The challenge is that the U.S. adoption of ICD-10 will undoubtedly require a major overhaul of the nation’s medical coding system because the current ICD-9 codes are deeply imbedded as part of the coding, reporting and reimbursement analysis performed today. In everyday terms, the ICD-9 codes were placed in the middle of a room and healthcare IT systems were built around them. It will require a massive wave of system reviews, new medical coding or extensive updates to existing software, and changes to many system interfaces. Because of the complex structure of ICD-10 codes, implementing and testing the changes in Electronic Medical Records (EMRs), billing systems, reporting packages, decision and analytical systems will require more effort than simply testing data fields – it will involve installing new code sets, training coders, re-mapping interfaces and recreating reports/extracts used by all constituents who access diagnosis codes. In short, ICD-10 implementation has the potential to be so invasive that it could touch nearly all operational systems and procedures of the core payer administration process and the provider revenue cycle.

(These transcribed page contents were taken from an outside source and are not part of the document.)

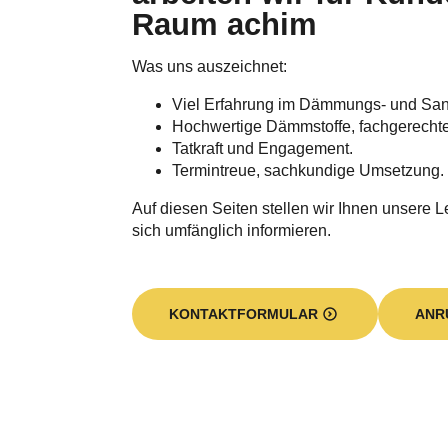
Was uns auszeichnet:
Viel Erfahrung im Dämmungs- und Sa
Hochwertige Dämmstoffe, fachgerecht
Tatkraft und Engagement.
Termintreue, sachkundige Umsetzung.
Auf diesen Seiten stellen wir Ihnen unsere L
sich umfänglich informieren.
KONTAKTFORMULAR
ANR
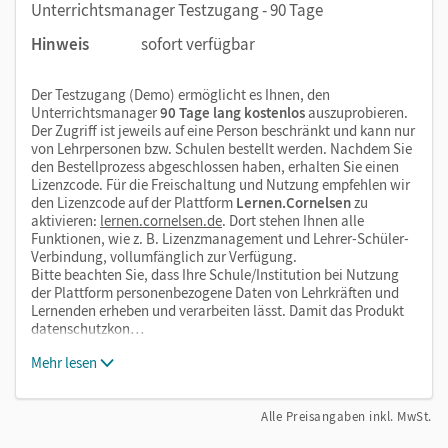
Unterrichtsmanager Testzugang - 90 Tage
Hinweis
sofort verfügbar
Der Testzugang (Demo) ermöglicht es Ihnen, den
Unterrichtsmanager
90 Tage lang kostenlos
auszuprobieren.
Der Zugriff ist jeweils auf eine Person beschränkt und kann nur
von Lehrpersonen bzw. Schulen bestellt werden. Nachdem Sie
den Bestellprozess abgeschlossen haben, erhalten Sie einen
Lizenzcode. Für die Freischaltung und Nutzung empfehlen wir
den Lizenzcode auf der Plattform
Lernen.Cornelsen
zu
aktivieren:
lernen.cornelsen.de
. Dort stehen Ihnen alle
Funktionen, wie z. B. Lizenzmanagement und Lehrer-Schüler-
Verbindung, vollumfänglich zur Verfügung.
Bitte beachten Sie, dass Ihre Schule/Institution bei Nutzung
der Plattform personenbezogene Daten von Lehrkräften und
Lernenden erheben und verarbeiten lässt. Damit das Produkt
datenschutzkon…
Mehr lesen
Alle Preisangaben inkl. MwSt.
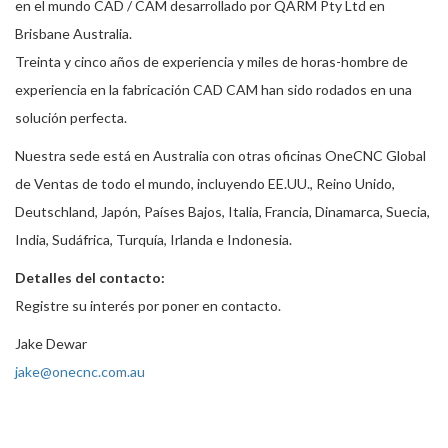
en el mundo CAD / CAM desarrollado por QARM Pty Ltd en
Brisbane Australia.
Treinta y cinco años de experiencia y miles de horas-hombre de
experiencia en la fabricación CAD CAM han sido rodados en una
solución perfecta.
Nuestra sede está en Australia con otras oficinas OneCNC Global
de Ventas de todo el mundo, incluyendo EE.UU., Reino Unido,
Deutschland, Japón, Países Bajos, Italia, Francia, Dinamarca, Suecia,
India, Sudáfrica, Turquía, Irlanda e Indonesia.
Detalles del contacto:
Registre su interés por poner en contacto.
Jake Dewar
jake@onecnc.com.au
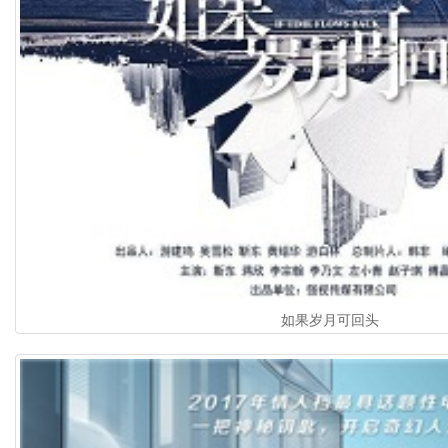
如果岁月可回头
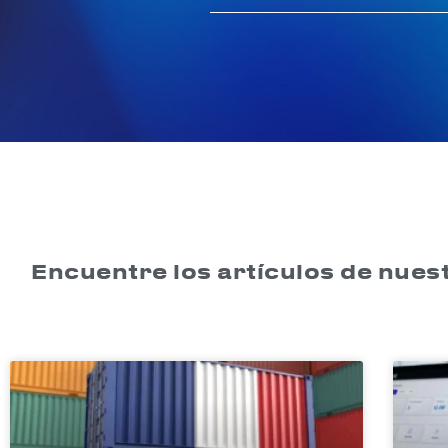
Encuentre los artículos de nuest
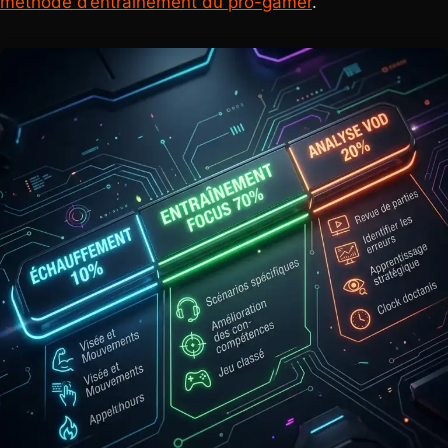
méthode d’entraînement du pro-gamer
.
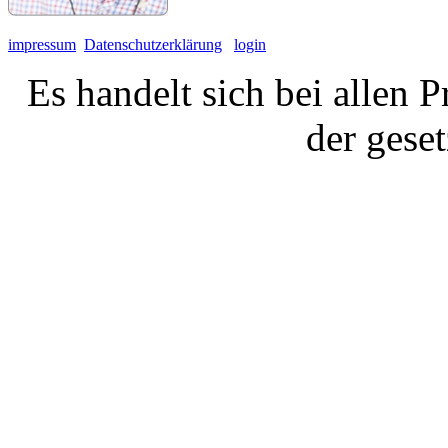
impressum
Datenschutzerklärung
login
Es handelt sich bei allen 
der gese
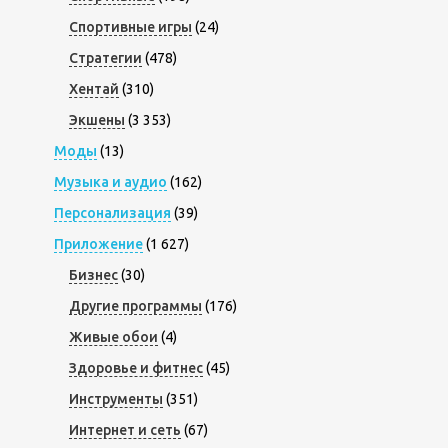
Спортивные игры
(24)
Стратегии
(478)
Хентай
(310)
Экшены
(3 353)
Моды
(13)
Музыка и аудио
(162)
Персонализация
(39)
Приложение
(1 627)
Бизнес
(30)
Другие программы
(176)
Живые обои
(4)
Здоровье и фитнес
(45)
Инструменты
(351)
Интернет и сеть
(67)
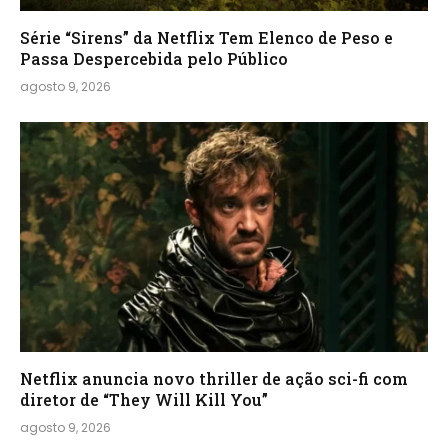
Série “Sirens” da Netflix Tem Elenco de Peso e
Passa Despercebida pelo Público
agosto 9, 2026
Netflix anuncia novo thriller de ação sci-fi com
diretor de “They Will Kill You”
agosto 9, 2026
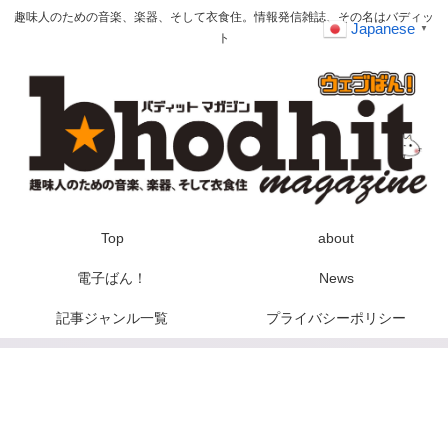
趣味人のための音楽、楽器、そして衣食住。情報発信雑誌、その名はバディッ
Japanese
▼
ト
Top
about
電子ばん！
News
記事ジャンル一覧
プライバシーポリシー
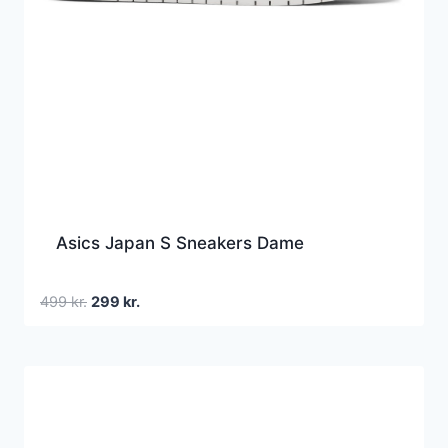
Asics Japan S Sneakers Dame
Den
Den
499
kr.
299
kr.
oprindelige
aktuelle
pris
pris
var:
er:
499 kr..
299 kr..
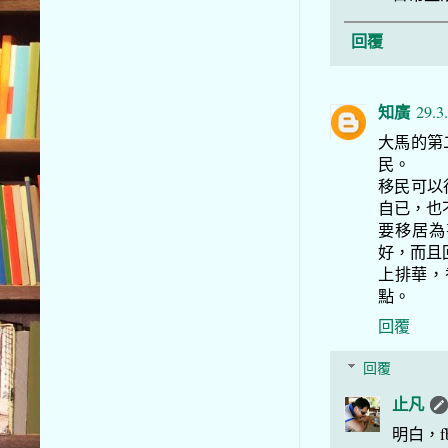
回覆
知廣
29.3
大馬的第
民。
移民可以
自已，也
要移居為
好，而且
上排華，
點。
回覆
回覆
止凡
明白，f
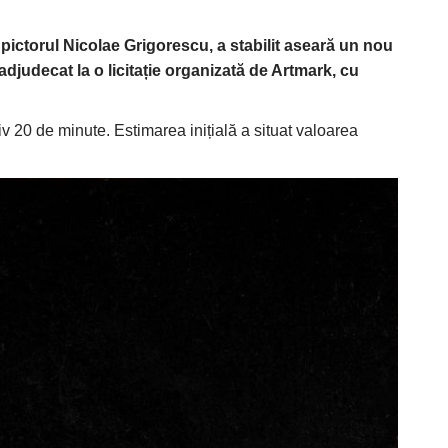
pictorul Nicolae Grigorescu, a stabilit aseară un nou
djudecat la o licitație organizată de Artmark, cu
iv 20 de minute. Estimarea inițială a situat valoarea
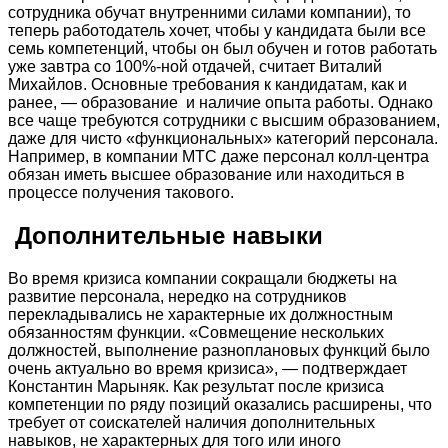
сотрудника обучат внутренними силами компании), то
теперь работодатель хочет, чтобы у кандидата были все
семь компетенций, чтобы он был обучен и готов работать
уже завтра со 100%-ной отдачей, считает Виталий
Михайлов. Основные требования к кандидатам, как и
ранее, — образование и наличие опыта работы. Однако
все чаще требуются сотрудники с высшим образованием,
даже для чисто «функциональных» категорий персонала.
Например, в компании МТС даже персонал колл-центра
обязан иметь высшее образование или находиться в
процессе получения такового.
Дополнительные навыки
Во время кризиса компании сокращали бюджеты на
развитие персонала, нередко на сотрудников
перекладывались не характерные их должностным
обязанностям функции. «Совмещение нескольких
должностей, выполнение разноплановых функций было
очень актуально во время кризиса», — подтверждает
Константин Марыняк. Как результат после кризиса
компетенции по ряду позиций оказались расширены, что
требует от соискателей наличия дополнительных
навыков, не характерных для того или иного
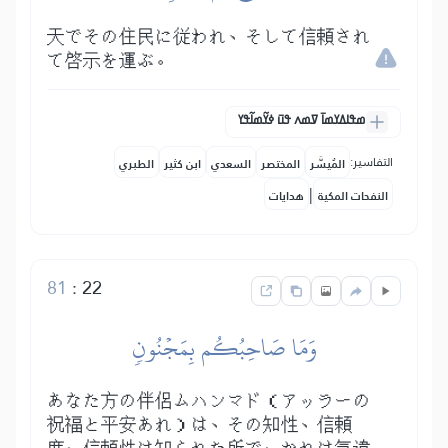
天でその住民に従われ、そして信頼され
て啓示を運ぶ。
ߘߟߊߡߌߘߊ߫ ߜߘߍ ߟߎ߫ ߦߌ߬ߘߊ߬ߟߌ
التفاسير:
المُيسَّر
المختصر
السعدي
ابن كثير
الطبري
|
النفحات المكية
هدايات
81
:
22
وَمَا صَاحِبُكُم بِمَجۡنُونٖ
あなた方の伴侶ムハンマド（アッラーの
祝福と平安あれ）は、その知性、信頼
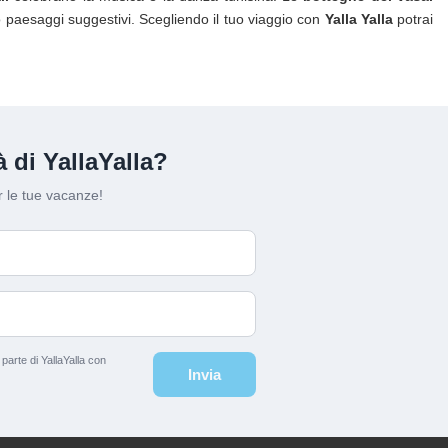
paesaggi suggestivi. Scegliendo il tuo viaggio con
Yalla Yalla
potrai
 di YallaYalla?
 le tue vacanze!
arte di YallaYalla con
Invia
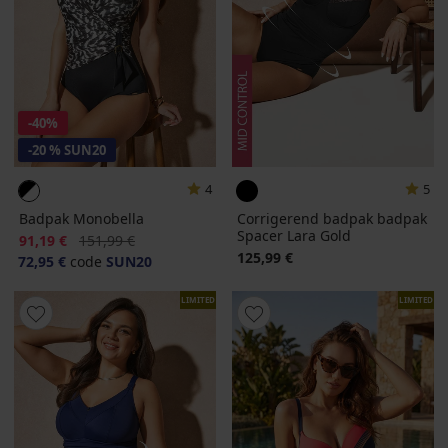
-40%
-20 % SUN20
4
5
Badpak Monobella
Corrigerend badpak badpak
Spacer Lara Gold
Korting
Oorspronkelijke prijs
91,19 €
151,99 €
125,99 €
72,95 €
code
SUN20
LIMITED
LIMITED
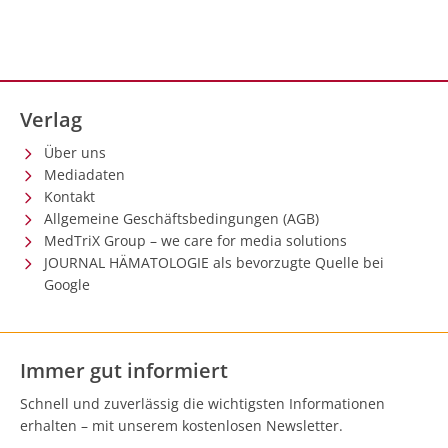
Verlag
Über uns
Mediadaten
Kontakt
Allgemeine Geschäftsbedingungen (AGB)
MedTriX Group – we care for media solutions
JOURNAL HÄMATOLOGIE als bevorzugte Quelle bei
Google
Immer gut informiert
Schnell und zuverlässig die wichtigsten Informationen
erhalten – mit unserem kostenlosen Newsletter.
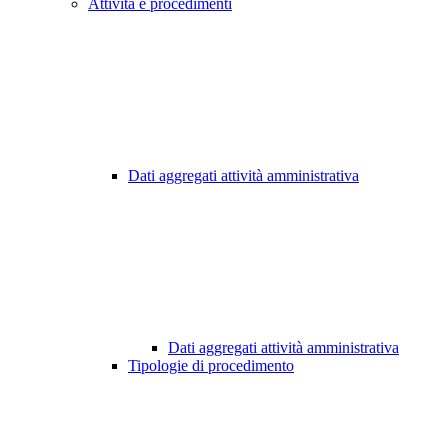
Attività e procedimenti
Dati aggregati attività amministrativa
Dati aggregati attività amministrativa
Tipologie di procedimento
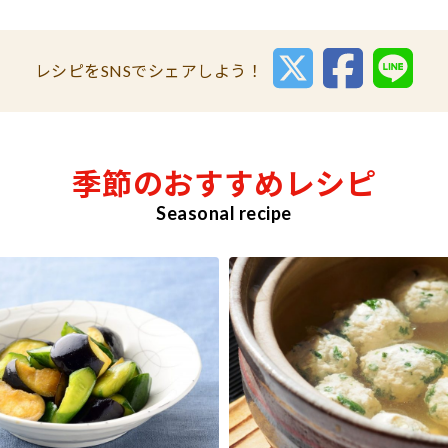
レシピをSNSでシェアしよう！
季節のおすすめレシピ
Seasonal recipe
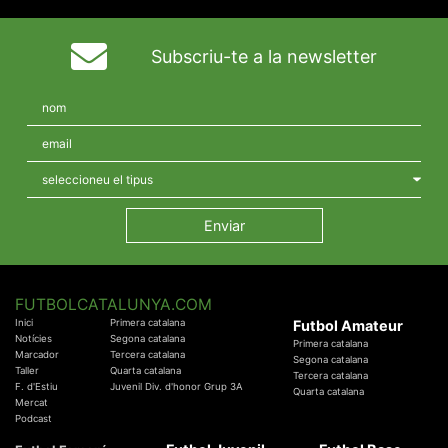
Subscriu-te a la newsletter
FUTBOLCATALUNYA.COM
Inici
Primera catalana
Futbol Amateur
Notícies
Segona catalana
Primera catalana
Marcador
Tercera catalana
Segona catalana
Taller
Quarta catalana
Tercera catalana
F. d'Estiu
Juvenil Div. d'honor Grup 3A
Quarta catalana
Mercat
Podcast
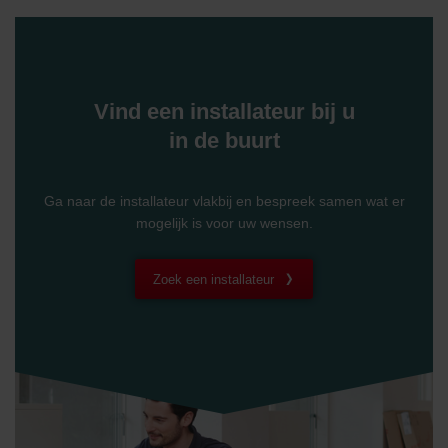
Vind een installateur bij u
in de buurt
Ga naar de installateur vlakbij en bespreek samen wat er
mogelijk is voor uw wensen.
Zoek een installateur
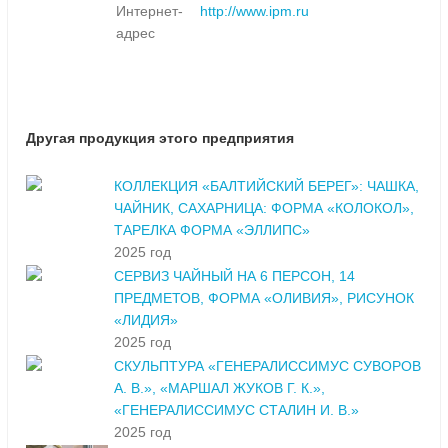
Интернет-
http://www.ipm.ru
адрес
Другая продукция этого предприятия
КОЛЛЕКЦИЯ «БАЛТИЙСКИЙ БЕРЕГ»: ЧАШКА,
ЧАЙНИК, САХАРНИЦА: ФОРМА «КОЛОКОЛ»,
ТАРЕЛКА ФОРМА «ЭЛЛИПС»
2025 год
СЕРВИЗ ЧАЙНЫЙ НА 6 ПЕРСОН, 14
ПРЕДМЕТОВ, ФОРМА «ОЛИВИЯ», РИСУНОК
«ЛИДИЯ»
2025 год
СКУЛЬПТУРА «ГЕНЕРАЛИССИМУС СУВОРОВ
А. В.», «МАРШАЛ ЖУКОВ Г. К.»,
«ГЕНЕРАЛИССИМУС СТАЛИН И. В.»
2025 год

A small percentage of healthcare organizations, maybe 10 to 15 percent, will use ICD-10 compliance as a way to gain competitive advantage – to further their market agendas, business models and clinical capabilities. By making use of the new code set, these innovators will seek to derive strategic value from the remediation effort instead of procrastinating or trying to avoid the costs. An example will be healthcare plans that seek to manage costs at a more granular level and implement pay for performance programs for their healthcare providers. In addition, ICD-10 offers an opportunity to develop new business partnerships, create new care procedures, and change their business models to grow overall revenue streams. Healthcare organizations looking for these new business opportunities will employ ICD-10 as a marketing differentiator to create a more competitive market position.

There are three key areas for healthcare organizations wanting to convert regulatory compliance into strategic advantage with ICD-10 remediation:

  1. Information and Data Opportunities – Healthcare entities that are early adopters of ICD-10 will be in a position to partner with their peers and constituents to improve data capture, cleansing and analytics. This could lead to the development of advanced analytical capabilities such as physician score cards, insightful drug and pharmaceutical research, and improved disease and medical management support programs, all of which create competitive advantage.
  2. Personal Health Records Opportunities – Using ICD-10 codes, innovative healthcare entities will have access to information at a level of detail never before available, making regional and personal health records (PHRs) more achievable for the provider and member communities. Organizations that align themselves appropriately can provide a service that will differentiate them in the marketplace.
  3. Clinical Documentation Excellence Program – Developing and implementing a Clinical Documentation Excellence (CDE) program is a critical component of organizational preparedness to respond to future regulatory changes because there could be an ICD-11 on the horizon.

Healthcare organizations need to understand the financial impact that ICD-10 will have on their bottom line and begin the operational readiness assessments, gap analyses and process improvement plans to facilitate accurate and appropriate reimbursement. Without action, a healthcare organization can expect to endure “data fog” as the industry moves through the transition from one code set to another. Now is the time to choose to gain the advantage or procrastinate on the coming code apocalypse.